The new system, developed at Carnegie Mellon University, is able to determine the effects of a large number of drugs on various proteins using an approach that more accurately predicts drug interactions in addition to reducing overall drug discovery costs.
“Pharmaceutical and biotechnology companies already know that they need to do two apparently conflicting things: try to reduce the number of experiments that they do, and try to test for more side effects of potential drugs during early development,” Armaghan Naik and Robert F. Murphy, lead authors of the research told us.
“Our approach permits the second to be done by minimizing the first: it cuts out experiments that are not really needed.”
According to the researchers, while some companies are trying to reduce or replace experiments using predictive models, the models are generally fixed (or rarely updated) and only predict a small number of “hits” to follow up on.
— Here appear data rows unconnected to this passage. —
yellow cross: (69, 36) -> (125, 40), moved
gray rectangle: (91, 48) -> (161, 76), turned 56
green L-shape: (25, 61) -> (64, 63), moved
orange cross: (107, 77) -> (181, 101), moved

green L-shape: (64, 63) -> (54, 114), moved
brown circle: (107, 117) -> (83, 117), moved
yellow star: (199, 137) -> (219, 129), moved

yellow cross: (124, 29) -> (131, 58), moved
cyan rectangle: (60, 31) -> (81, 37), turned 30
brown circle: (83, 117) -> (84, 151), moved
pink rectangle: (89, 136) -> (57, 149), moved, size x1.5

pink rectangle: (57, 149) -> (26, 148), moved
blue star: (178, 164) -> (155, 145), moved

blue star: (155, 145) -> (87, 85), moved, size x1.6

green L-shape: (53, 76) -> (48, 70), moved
Conversely, Naik and Murphy’s proposed model is continuously updated, which could drive large scale experimentation.
At its simplest, the new system is a computer program that uses data to figure out which cell lines and drugs are similar to each other. It does this by viewing which cell line-drug combinations give the same phenotype.
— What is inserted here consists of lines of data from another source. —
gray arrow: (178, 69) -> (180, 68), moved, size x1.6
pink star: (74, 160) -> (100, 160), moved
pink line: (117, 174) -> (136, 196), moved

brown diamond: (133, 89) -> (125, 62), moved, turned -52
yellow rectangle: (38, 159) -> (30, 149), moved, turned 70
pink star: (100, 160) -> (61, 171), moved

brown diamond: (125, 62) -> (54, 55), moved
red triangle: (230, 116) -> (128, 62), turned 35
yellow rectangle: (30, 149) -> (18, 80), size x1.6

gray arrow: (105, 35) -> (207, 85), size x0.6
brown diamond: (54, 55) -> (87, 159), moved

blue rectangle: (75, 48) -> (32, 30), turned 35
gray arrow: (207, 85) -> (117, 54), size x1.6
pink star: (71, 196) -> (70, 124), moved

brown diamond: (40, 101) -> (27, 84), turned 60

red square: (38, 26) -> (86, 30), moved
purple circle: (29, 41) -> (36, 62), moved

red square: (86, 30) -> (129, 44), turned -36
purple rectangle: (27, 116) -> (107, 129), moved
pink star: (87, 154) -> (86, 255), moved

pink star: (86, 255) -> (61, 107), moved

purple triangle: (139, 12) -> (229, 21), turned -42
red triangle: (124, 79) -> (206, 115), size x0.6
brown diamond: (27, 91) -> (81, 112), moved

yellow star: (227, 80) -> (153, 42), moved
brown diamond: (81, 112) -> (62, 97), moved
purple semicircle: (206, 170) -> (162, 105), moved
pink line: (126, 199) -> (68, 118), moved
“It can then predict what phenotype would be observed for experiments that haven’t been done, and estimate the confidence that it has in its predictions,” explained Naik and Murphy.
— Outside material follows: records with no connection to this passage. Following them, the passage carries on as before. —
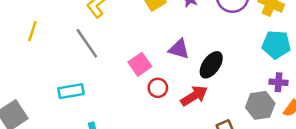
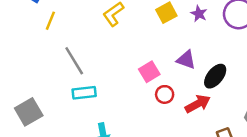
yellow line: (32, 31) -> (50, 21), moved
gray line: (87, 43) -> (74, 61), moved

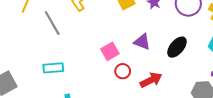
gray line: (74, 61) -> (52, 23), moved
black ellipse: (215, 76) -> (177, 47), moved

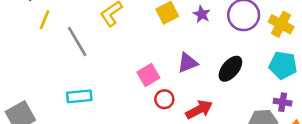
purple triangle: (142, 42) -> (188, 63), turned -42

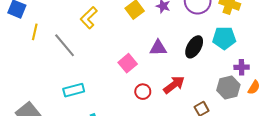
purple triangle: (188, 63) -> (158, 48), turned 30
cyan pentagon: (283, 65) -> (224, 38), moved
red circle: (164, 99) -> (143, 92), moved

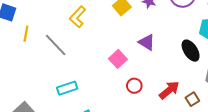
black ellipse: (194, 47) -> (191, 51), moved, turned -60
purple triangle: (158, 48) -> (147, 42), turned 36
red arrow: (174, 85) -> (169, 90), moved

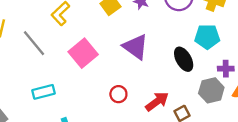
purple triangle: (147, 42) -> (136, 47), size x1.4
pink square: (118, 59) -> (83, 53), moved, size x1.4

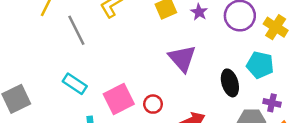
pink square: (83, 53) -> (119, 99), moved
cyan rectangle: (44, 92) -> (75, 84), turned 35

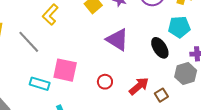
pink square: (119, 99) -> (65, 70), moved, turned -35

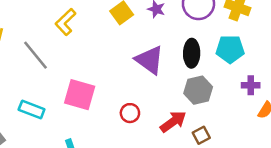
black ellipse: (160, 48) -> (192, 53), moved, turned 30
gray hexagon: (186, 74) -> (198, 90), moved
cyan rectangle: (40, 84) -> (32, 110), moved

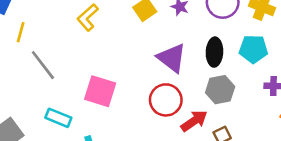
gray line: (36, 55) -> (43, 65), moved
cyan rectangle: (32, 110) -> (58, 118), moved
red circle: (130, 113) -> (166, 100), moved, size x1.6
The algorithm’s final step is to choose an experiment batch that has low confidence predictions, in addition to testing the similarities that it found. “Then the robots and the automated microscope take over, collect the data, and the algorithm begins again,” they explained.
According to the researchers, the most innovative aspect of the design is the integrated algorithm of phenotype determination, model construction, and experiment selection.
A new approach
The researchers realized the need for a new approach a number of years ago, so they began working out the algorithm through a series of discussions.
“We then tested it on datasets that were simulated to be similar to the kind of data we expected,” said Naik and Murphy. This work was published in 2013 in PLoS ONE.
To test it in practice, the researchers had to carefully work out standardized protocols for the cell culture and drug addition using liquid handling robots. According to Naik and Murphy, the process was similar to what is done in high content screening, but with one big difference:
“In typical screens, all of the wells of the culture plates have the same cell line and the robots then just add drugs by ‘copying’ a master plate of drugs,” they said. “In our case, the active learner might ask for any one of 96 cell lines and 96 drugs, so we had to write a customized program to allow the robots to do that.”
They also had to design the image analysis and clustering software to be fully automated, so it took some time before they could start actual experiments.
Carnegie Mellon has submitted a patent covering two variations of the approach. Additionally, a startup company, Quantitative Medicine, LLC, has licensed the intellectual property and is offering companies the ability to recommend which experiments to do to for their particular system, so companies that want to make use of the approach can do so right away.